Collected data
--------------------

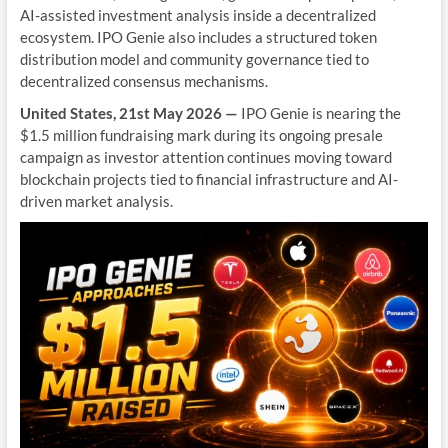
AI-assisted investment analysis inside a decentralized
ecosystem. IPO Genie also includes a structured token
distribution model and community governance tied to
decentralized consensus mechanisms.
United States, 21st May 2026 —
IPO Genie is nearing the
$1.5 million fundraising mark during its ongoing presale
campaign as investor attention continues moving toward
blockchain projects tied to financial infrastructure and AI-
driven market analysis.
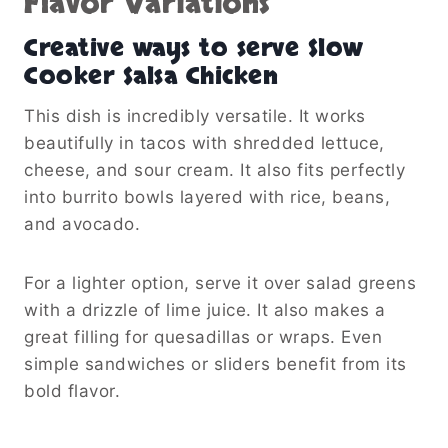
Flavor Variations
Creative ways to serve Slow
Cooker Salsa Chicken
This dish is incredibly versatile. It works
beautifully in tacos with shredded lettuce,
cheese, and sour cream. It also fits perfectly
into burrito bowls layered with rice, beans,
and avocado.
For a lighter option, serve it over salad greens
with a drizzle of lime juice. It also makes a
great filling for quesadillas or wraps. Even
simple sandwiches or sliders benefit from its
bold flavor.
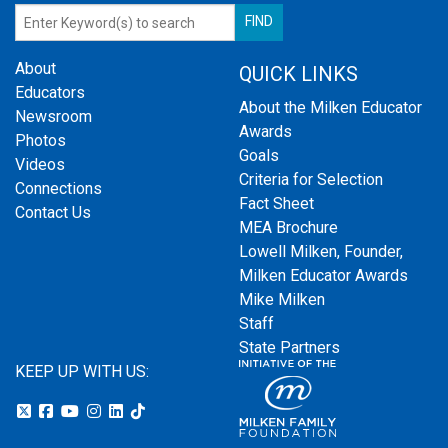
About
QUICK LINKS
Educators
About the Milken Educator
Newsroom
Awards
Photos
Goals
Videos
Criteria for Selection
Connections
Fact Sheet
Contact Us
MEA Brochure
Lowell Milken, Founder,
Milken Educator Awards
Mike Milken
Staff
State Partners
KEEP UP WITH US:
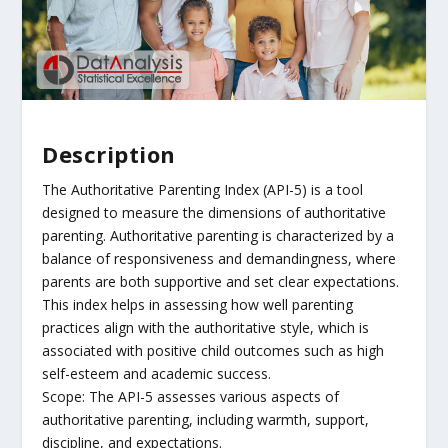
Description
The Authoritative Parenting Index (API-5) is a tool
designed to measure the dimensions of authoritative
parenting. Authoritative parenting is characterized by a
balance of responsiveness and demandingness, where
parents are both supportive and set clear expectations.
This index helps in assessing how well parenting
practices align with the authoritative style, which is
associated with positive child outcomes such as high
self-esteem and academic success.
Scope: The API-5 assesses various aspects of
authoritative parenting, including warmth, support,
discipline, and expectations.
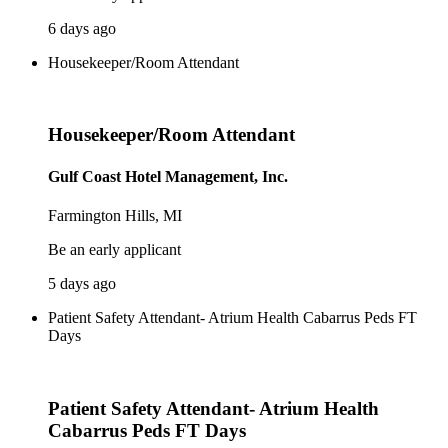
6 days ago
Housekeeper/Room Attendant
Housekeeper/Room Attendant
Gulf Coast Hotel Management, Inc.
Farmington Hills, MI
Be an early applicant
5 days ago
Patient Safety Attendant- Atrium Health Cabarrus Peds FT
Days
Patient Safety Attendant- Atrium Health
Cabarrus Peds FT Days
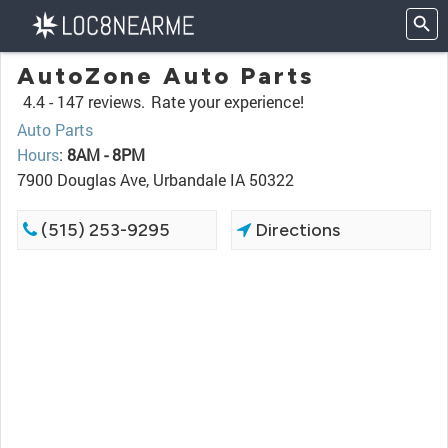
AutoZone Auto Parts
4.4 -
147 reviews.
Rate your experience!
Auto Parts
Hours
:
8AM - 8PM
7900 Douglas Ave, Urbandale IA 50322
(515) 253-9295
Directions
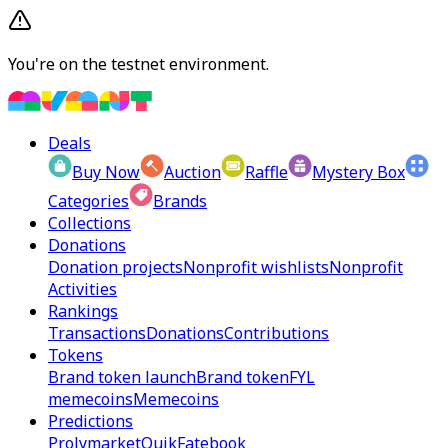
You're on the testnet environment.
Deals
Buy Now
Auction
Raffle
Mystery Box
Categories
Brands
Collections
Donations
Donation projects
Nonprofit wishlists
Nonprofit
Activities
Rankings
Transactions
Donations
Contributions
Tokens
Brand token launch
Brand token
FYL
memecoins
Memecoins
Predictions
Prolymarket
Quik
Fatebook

--------------------

▸ The problem: Pictures aside, give the data again exactly as it appears.

▸ Solved problem:
AI-assisted investment analysis inside a decentralized
ecosystem. IPO Genie also includes a structured token
distribution model and community governance tied to
decentralized consensus mechanisms.
United States, 21st May 2026 —
IPO Genie is nearing the
$1.5 million fundraising mark during its ongoing presale
campaign as investor attention continues moving toward
blockchain projects tied to financial infrastructure and AI-
driven market analysis.
Flavor Variations
Creative ways to serve Slow
Cooker Salsa Chicken
This dish is incredibly versatile. It works
beautifully in tacos with shredded lettuce,
cheese, and sour cream. It also fits perfectly
into burrito bowls layered with rice, beans,
and avocado.
For a lighter option, serve it over salad greens
with a drizzle of lime juice. It also makes a
great filling for quesadillas or wraps. Even
simple sandwiches or sliders benefit from its
bold flavor.
About
QUICK LINKS
Educators
About the Milken Educator
Newsroom
Awards
Photos
Goals
Videos
Criteria for Selection
Connections
Fact Sheet
Contact Us
MEA Brochure
Lowell Milken, Founder,
Milken Educator Awards
Mike Milken
Staff
State Partners
KEEP UP WITH US:
Description
The Authoritative Parenting Index (API-5) is a tool
designed to measure the dimensions of authoritative
parenting. Authoritative parenting is characterized by a
balance of responsiveness and demandingness, where
parents are both supportive and set clear expectations.
This index helps in assessing how well parenting
practices align with the authoritative style, which is
associated with positive child outcomes such as high
self-esteem and academic success.
Scope: The API-5 assesses various aspects of
authoritative parenting, including warmth, support,
discipline, and expectations.
6 days ago
Housekeeper/Room Attendant
Housekeeper/Room Attendant
Gulf Coast Hotel Management, Inc.
Farmington Hills, MI
Be an early applicant
5 days ago
Patient Safety Attendant- Atrium Health Cabarrus Peds FT
Days
Patient Safety Attendant- Atrium Health
Cabarrus Peds FT Days
AutoZone Auto Parts
4.4 -
147 reviews.
Rate your experience!
Auto Parts
Hours
:
8AM - 8PM
7900 Douglas Ave, Urbandale IA 50322
(515) 253-9295
Directions
You're on the testnet environment.
Deals
Buy Now
Auction
Raffle
Mystery Box
Categories
Brands
Collections
Donations
Donation projects
Nonprofit wishlists
Nonprofit
Activities
Rankings
Transactions
Donations
Contributions
Tokens
Brand token launch
Brand token
FYL
memecoins
Memecoins
Predictions
Prolymarket
Quik
Fatebook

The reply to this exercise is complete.